[Collected data]
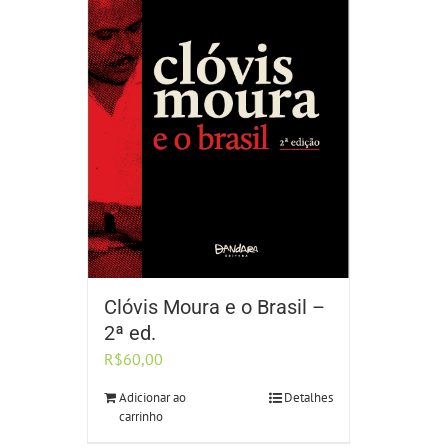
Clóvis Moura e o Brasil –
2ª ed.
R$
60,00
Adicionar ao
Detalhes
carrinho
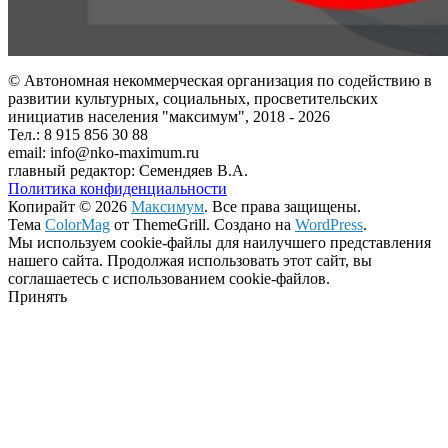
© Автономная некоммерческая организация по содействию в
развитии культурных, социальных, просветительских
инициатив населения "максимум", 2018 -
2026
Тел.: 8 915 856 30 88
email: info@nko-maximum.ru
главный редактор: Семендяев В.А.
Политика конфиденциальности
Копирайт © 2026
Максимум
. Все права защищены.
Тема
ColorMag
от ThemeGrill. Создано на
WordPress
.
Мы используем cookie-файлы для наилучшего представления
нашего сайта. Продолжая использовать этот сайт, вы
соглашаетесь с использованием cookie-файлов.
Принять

* * *

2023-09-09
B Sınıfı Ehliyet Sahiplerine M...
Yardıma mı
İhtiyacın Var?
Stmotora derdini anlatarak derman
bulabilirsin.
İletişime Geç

---

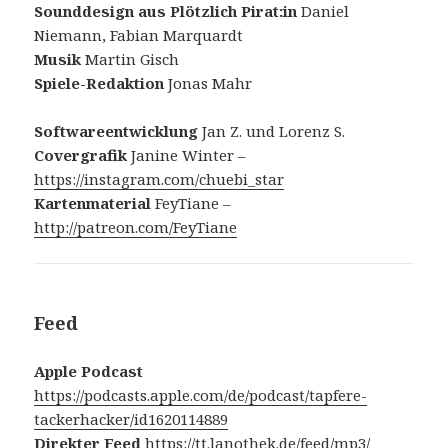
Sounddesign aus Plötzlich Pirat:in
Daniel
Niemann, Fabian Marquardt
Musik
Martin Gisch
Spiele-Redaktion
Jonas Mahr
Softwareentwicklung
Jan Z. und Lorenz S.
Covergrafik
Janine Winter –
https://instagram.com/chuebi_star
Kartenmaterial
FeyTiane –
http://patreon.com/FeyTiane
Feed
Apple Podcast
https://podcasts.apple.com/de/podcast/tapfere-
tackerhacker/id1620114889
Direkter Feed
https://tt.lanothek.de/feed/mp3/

Work required
Return, from the entries, each line that holds "https".

Expected answer
https://instagram.com/chuebi_star
https://podcasts.apple.com/de/podcast/tapfere-
https://tt.lanothek.de/feed/mp3/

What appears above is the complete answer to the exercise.